Reputation: 5342
While writing strings containing certain special characters, such as
Töölönlahdenkatu
using to_csv from pandas, the result in the csv looks like
T%C3%B6%C3%B6l%C3%B6nlahdenkatu
How do we get to write the text of string as it is? This is my to_csv command
df.to_csv(csv_path,index=False,encoding='utf8')
I have even tried
df.to_csv(csv_path,index=False,encoding='utf-8')
df.to_csv(csv_path,index=False,encoding='utf-8-sig')
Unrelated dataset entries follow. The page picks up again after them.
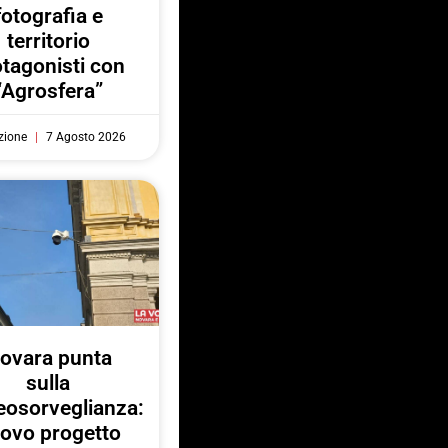
fotografia e
territorio
otagonisti con
“Agrosfera”
zione
7 Agosto 2026
ovara punta
sulla
eosorveglianza:
ovo progetto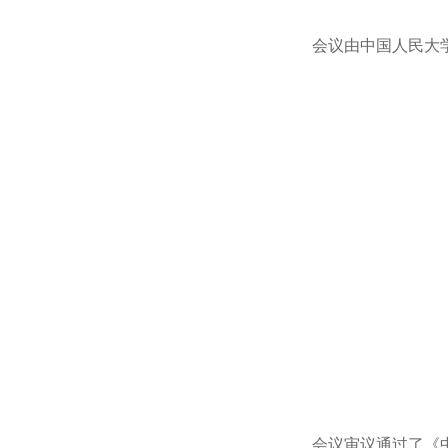
会议由中国人民大
会议审议通过了《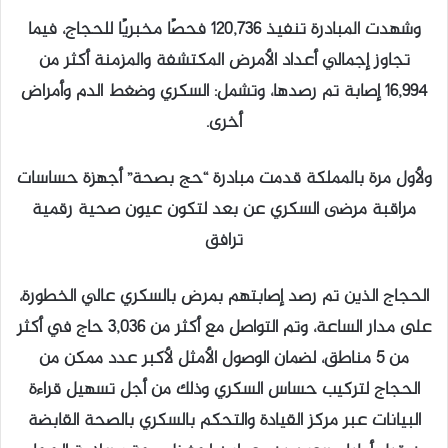
وشهدت المبادرة تنفيذ 120,736 فحصًا مخبريًا للحجاج، فيما
تجاوز إجمالي أعداد الأمرض المكتشفة والمزمنة أكثر من
16,994 إصابة تم رصدها، وتشمل: السكري وضغط الدم وأمراض
أخرى.
ولأول مرة بالمملكة قدمت مبادرة “حج بصحة” أجهزة حساسات
مراقبة مرضى السكري عن بعد لتكون عيون صحية رقمية
ترافق
الحجاج الذين تم رصد إصابتهم بمرض بالسكري عالي الخطورة،
على مدار الساعة، وتم التواصل مع أكثر من 3,036 حاج في أكثر
من 5 مناطق، لضمان الوصول الأمثل لأكبر عدد ممكن من
الحجاج لتركيب حساس السكري وذلك من أجل تسهيل قراءة
البيانات عبر مركز القيادة والتحكم بالسكري بالصحة القابضة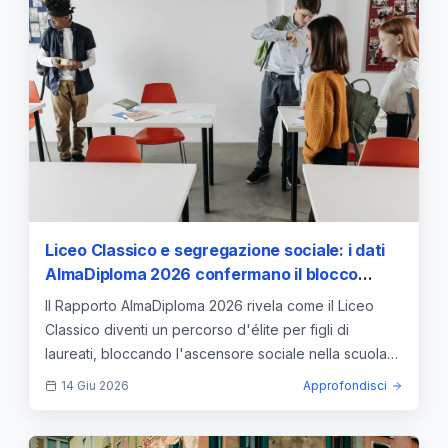
Liceo Classico e segregazione sociale: i dati
AlmaDiploma 2026 confermano il blocco
dell'ascensore sociale
Il Rapporto AlmaDiploma 2026 rivela come il Liceo
Classico diventi un percorso d'élite per figli di
laureati, bloccando l'ascensore sociale nella scuola
italiana.
14 Giu 2026
Approfondisci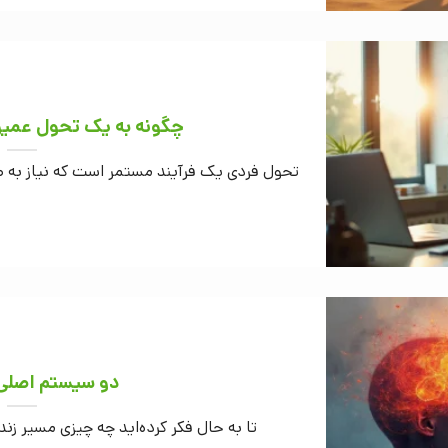
چگونه به یک تحول عمیق 
تحول فردی یک فرآیند مستمر است که نیاز به ص
دو سیستم‌ اصلی 
تا به حال فکر کرده‌اید چه چیزی مسیر زندگ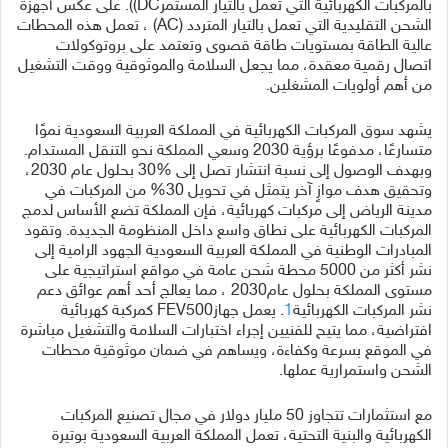
بالمركبات الكهربائية التي تعمل بالتيار المستمرDC)). على عكس أجهزة
الشحن التقليدية التي تعمل بالتيار المتردد (AC) ، تعمل هذه المحطات
عالية الطاقة بمستويات طاقة قصوى وتعتمد على بروتوكولات
اتصال رقمية معقدة، مما يجعل السلامة والموثوقية ووقت التشغيل
من أهم أولويات المشغلين.
يشهد سوق المركبات الكهربائية في المملكة العربية السعودية نموًا
متسارعًا، مدفوعًا برؤية 2030 وسعي المملكة نحو التنقل المستدام.
وبهدف الوصول إلى نسبة انتشار تصل إلى %30 بحلول عام 2030،
وتحقيق هدف موازٍ آخر يتمثل في تحويل 30% من المركبات في
مدينة الرياض إلى مركبات كهربائية، فإن المملكة تضع الأساس لدمج
المركبات الكهربائية على نطاق واسع داخل المنظومة الجديدة. وتقود
المبادرات الوطنية في المملكة العربية السعودية الجهود الرامية إلى
نشر أكثر من 5000 محطة شحن عامة في مواقع استراتيجية على
مستوى المملكة بحلول عام2030 ، مما يعالج أحد أهم عوائق دعم
نشر المركبات الكهربائية
1
. يعمل جهازFEV500 كمركبة كهربائية
افتراضية، مما يتيح للفنيين إجراء اختبارات السلامة والتشغيل مباشرة
في الموقع بسرعة وكفاءة، ويساهم في ضمان موثوقية محطات
الشحن واستمرارية عملها.
مع استثمارات تتجاوز 50 مليار دولار في مجال تصنيع المركبات
الكهربائية والبنية التحتية، تعمل المملكة العربية السعودية بوتيرة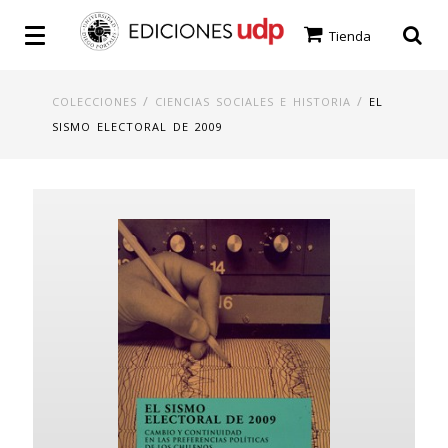
Tienda
/
/
COLECCIONES
CIENCIAS SOCIALES E HISTORIA
EL
SISMO ELECTORAL DE 2009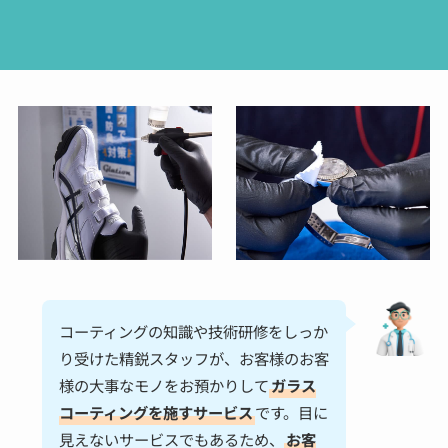
コーティングの知識や技術研修をしっか
り受けた精鋭スタッフが、お客様のお客
様の大事なモノをお預かりして
ガラス
コーティングを施すサービス
です。目に
見えないサービスでもあるため、
お客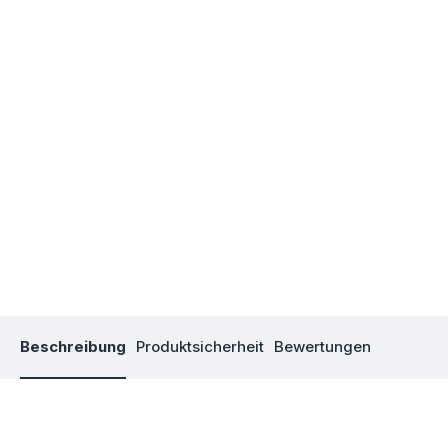
Beschreibung
Produktsicherheit
Bewertungen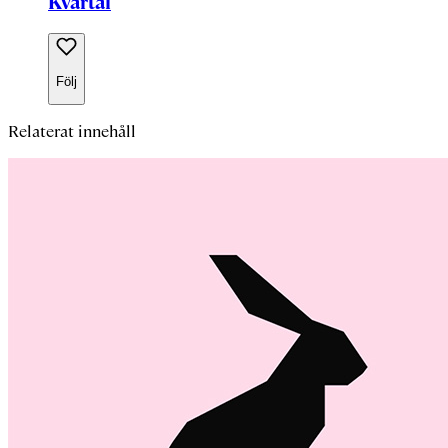
Kvartal
Följ
Relaterat innehåll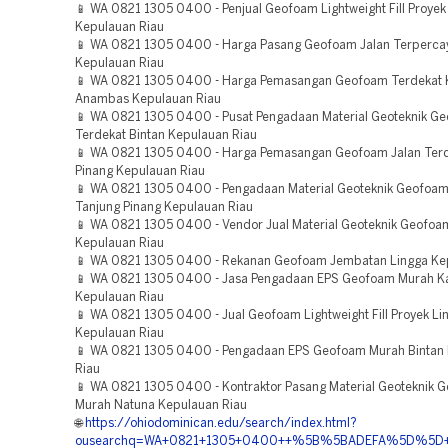
📱 WA 0821 1305 0400 - Penjual Geofoam Lightweight Fill Proye
Kepulauan Riau
📱 WA 0821 1305 0400 - Harga Pasang Geofoam Jalan Terperca
Kepulauan Riau
📱 WA 0821 1305 0400 - Harga Pemasangan Geofoam Terdekat 
Anambas Kepulauan Riau
📱 WA 0821 1305 0400 - Pusat Pengadaan Material Geoteknik G
Terdekat Bintan Kepulauan Riau
📱 WA 0821 1305 0400 - Harga Pemasangan Geofoam Jalan Terd
Pinang Kepulauan Riau
📱 WA 0821 1305 0400 - Pengadaan Material Geoteknik Geofoa
Tanjung Pinang Kepulauan Riau
📱 WA 0821 1305 0400 - Vendor Jual Material Geoteknik Geofoam
Kepulauan Riau
📱 WA 0821 1305 0400 - Rekanan Geofoam Jembatan Lingga Ke
📱 WA 0821 1305 0400 - Jasa Pengadaan EPS Geofoam Murah K
Kepulauan Riau
📱 WA 0821 1305 0400 - Jual Geofoam Lightweight Fill Proyek Li
Kepulauan Riau
📱 WA 0821 1305 0400 - Pengadaan EPS Geofoam Murah Bintan
Riau
📱 WA 0821 1305 0400 - Kontraktor Pasang Material Geoteknik 
Murah Natuna Kepulauan Riau
🌐
https://ohiodominican.edu/search/index.html?
ousearchq=WA+0821+1305+0400++%5B%5BADEFA%5D%5D++Jas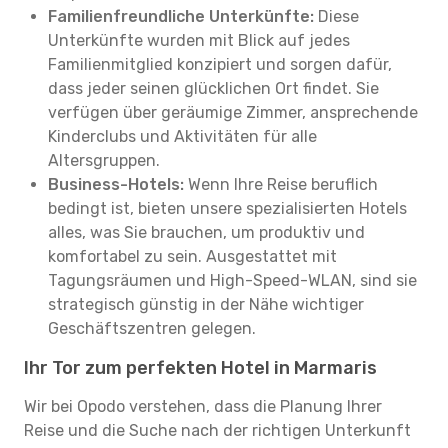
Familienfreundliche Unterkünfte:
Diese
Unterkünfte wurden mit Blick auf jedes
Familienmitglied konzipiert und sorgen dafür,
dass jeder seinen glücklichen Ort findet. Sie
verfügen über geräumige Zimmer, ansprechende
Kinderclubs und Aktivitäten für alle
Altersgruppen.
Business-Hotels:
Wenn Ihre Reise beruflich
bedingt ist, bieten unsere spezialisierten Hotels
alles, was Sie brauchen, um produktiv und
komfortabel zu sein. Ausgestattet mit
Tagungsräumen und High-Speed-WLAN, sind sie
strategisch günstig in der Nähe wichtiger
Geschäftszentren gelegen.
Ihr Tor zum perfekten Hotel in Marmaris
Wir bei Opodo verstehen, dass die Planung Ihrer
Reise und die Suche nach der richtigen Unterkunft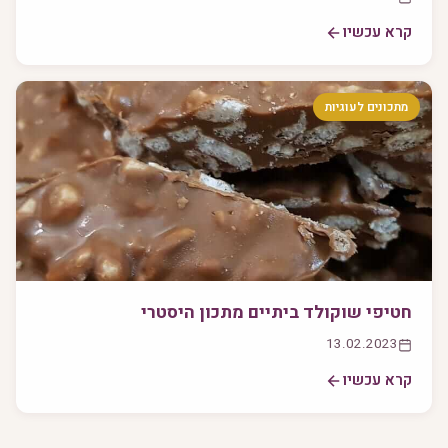
קרא עכשיו
מתכונים לעוגיות
חטיפי שוקולד ביתיים מתכון היסטרי
13.02.2023
קרא עכשיו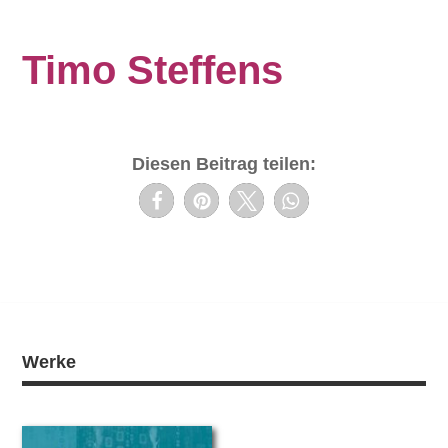
Timo Steffens
Diesen Beitrag teilen:
Werke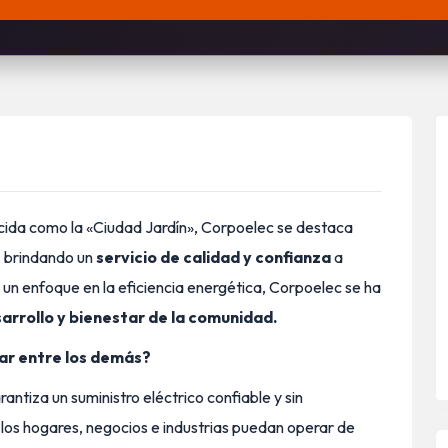
ida como la «Ciudad Jardín», Corpoelec se destaca
, brindando un
servicio de calidad y confianza
a
 un enfoque en la eficiencia energética, Corpoelec se ha
arrollo y bienestar de la comunidad.
ar entre los demás?
antiza un suministro eléctrico confiable y sin
los hogares, negocios e industrias puedan operar de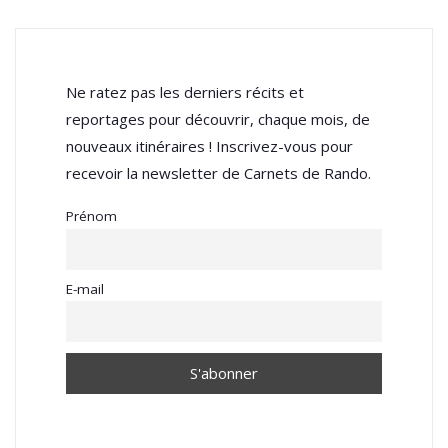
Ne ratez pas les derniers récits et
reportages pour découvrir, chaque mois, de
nouveaux itinéraires ! Inscrivez-vous pour
recevoir la newsletter de Carnets de Rando.
Prénom
E-mail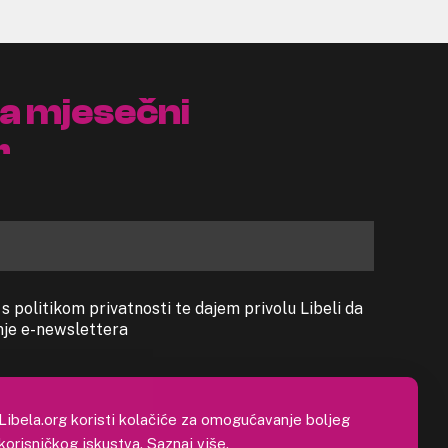
na mjesečni
r
 politikom privatnosti te dajem privolu Libeli da
anje e-newslettera
Libela.org koristi kolačiće za omogućavanje boljeg
korisničkog iskustva.
Saznaj više
.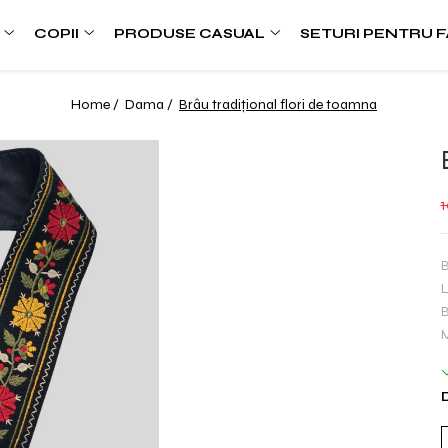
COPII
PRODUSE CASUAL
SETURI PENTRU F
Home /
Dama /
Brâu tradițional flori de toamna
B
L
B
M
D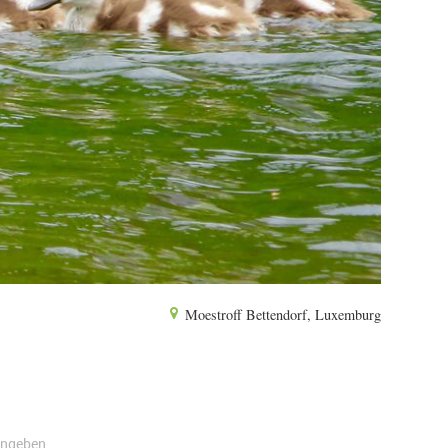
Moestroff Bettendorf, Luxemburg
angeben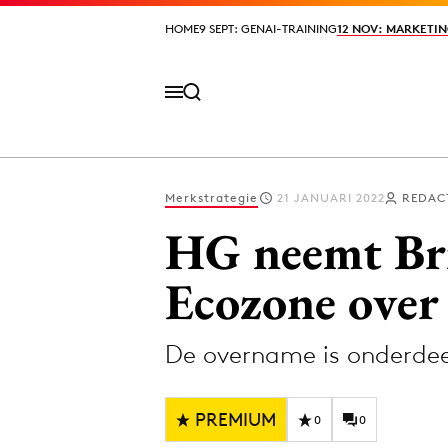
HOME
HOME
9 SEPT: GENAI-TRAINING
9 SEPT: GENAI-TRAINING
12 NOV: MARKETIN
12 NOV: MARKETIN
Merkstrategie
21 JANUARI 2022
REDAC
Volg het laatste nieuws via de Adformatie N
HG neemt Br
Ecozone over
Topics
De overname is onderdee
Artificial Intelligence
Design
Bureaus
Digital transf
PREMIUM
Campagnes
Diversiteit
0
0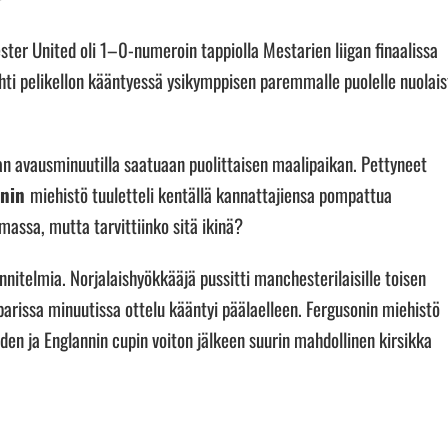
ter United oli 1–0-numeroin tappiolla Mestarien liigan finaalissa
ti pelikellon kääntyessä ysikymppisen paremmalle puolelle nuolais
ajan avausminuutilla saatuaan puolittaisen maalipaikan. Pettyneet
onin
miehistö tuuletteli kentällä kannattajiensa pompattua
massa, mutta tarvittiinko sitä ikinä?
nnitelmia. Norjalaishyökkääjä pussitti manchesterilaisille toisen
n parissa minuutissa ottelu kääntyi päälaelleen. Fergusonin miehistö
uuden ja Englannin cupin voiton jälkeen suurin mahdollinen kirsikka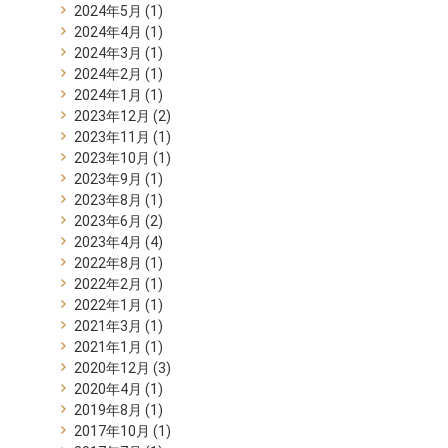
2024年5月
(1)
2024年4月
(1)
2024年3月
(1)
2024年2月
(1)
2024年1月
(1)
2023年12月
(2)
2023年11月
(1)
2023年10月
(1)
2023年9月
(1)
2023年8月
(1)
2023年6月
(2)
2023年4月
(4)
2022年8月
(1)
2022年2月
(1)
2022年1月
(1)
2021年3月
(1)
2021年1月
(1)
2020年12月
(3)
2020年4月
(1)
2019年8月
(1)
2017年10月
(1)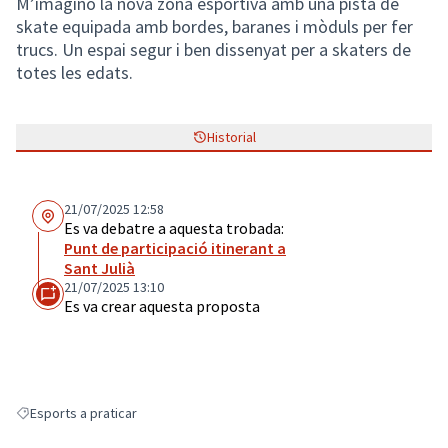
M’imagino la nova zona esportiva amb una pista de
skate equipada amb bordes, baranes i mòduls per fer
trucs. Un espai segur i ben dissenyat per a skaters de
totes les edats.
Historial
21/07/2025 12:58
Es va debatre a aquesta trobada:
Punt de participació itinerant a
Sant Julià
21/07/2025 13:10
Es va crear aquesta proposta
Esports a praticar
Resultats en filtrar per: Esports a praticar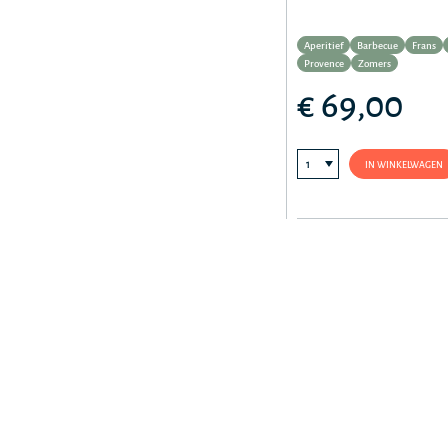
Aperitief
Barbecue
Frans
Provence
Zomers
€ 69,00
IN WINKELWAGEN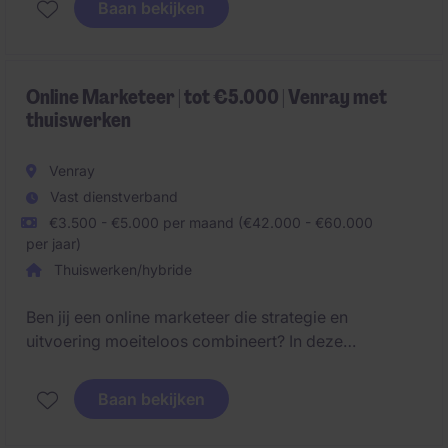
Baan bekijken
uitvoering en verbetering? Dan is deze functie iets
voor jou.
Online Marketeer | tot €5.000 | Venray met
thuiswerken
Venray
Vast dienstverband
€3.500 - €5.000 per maand (€42.000 - €60.000
per jaar)
Thuiswerken/hybride
Ben jij een online marketeer die strategie en
uitvoering moeiteloos combineert? In deze
zelfstandige rol ben je hét marketingaanspreekpunt
binnen de organisatie en adviseer je sales over de
Baan bekijken
meest effectieve marketingaanpak, terwijl je zelf de
uitvoering realiseert.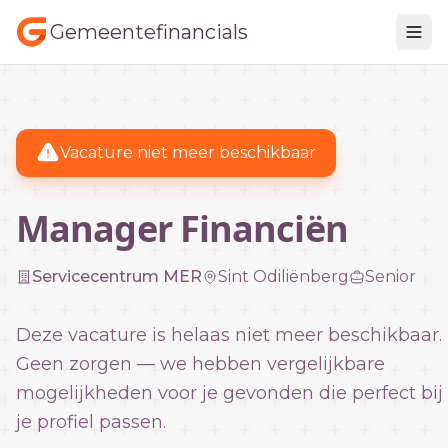
Gemeentefinancials
Vacature niet meer beschikbaar
Manager Financiën
Servicecentrum MER
Sint Odiliënberg
Senior
Deze vacature is helaas niet meer beschikbaar.
Geen zorgen — we hebben vergelijkbare
mogelijkheden voor je gevonden die perfect bij
je profiel passen.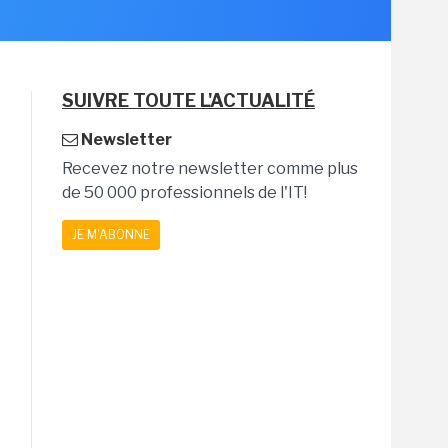
SUIVRE TOUTE L'ACTUALITÉ
Newsletter
Recevez notre newsletter comme plus
de 50 000 professionnels de l'IT!
JE M'ABONNE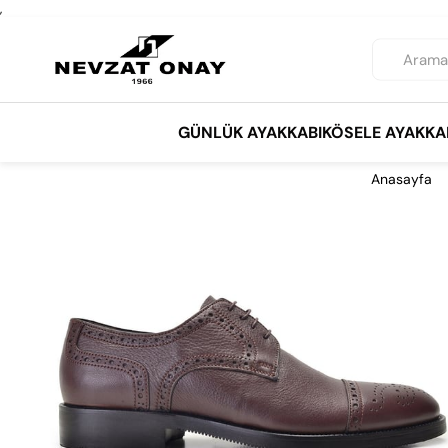
,
GÜNLÜK AYAKKABI
KÖSELE AYAKKA
Anasayfa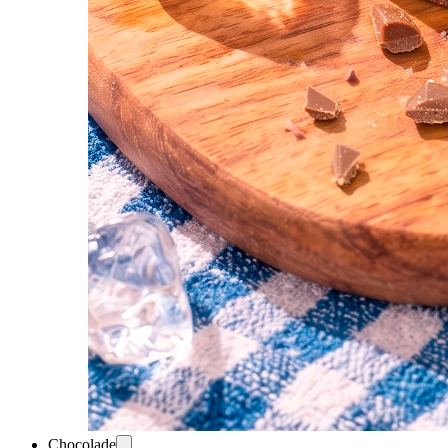
Chocolade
and still no success.There are other characters replaced with random symbols
'-' to –
Is there a workaround?
Upvotes: 0
Views: 463
Reputation: 71
Special characters like ö
cannot be stored in a csv the same way english letters can. The "random symbols" tell a program like excel to interpret the letters as special characters when you open the file, but special characters cannot be seen when you view the csv in vscode (for instance).
Upvotes: 0
Reputation: 1265
What you're trying to do is remove German umlauts and Spanish tildes. There is an easy solution for that.
import unicodedata
data = u'Töölönlahdenkatu Adiós Pequeño'
english = unicodedata.normalize('NFKD', data).encode('ASCII', 'ignore')
print(english)
output : b'Toolonlahdenkatu Adios Pequeno'
Let me know if it works or if there are any edge cases.
Upvotes: 1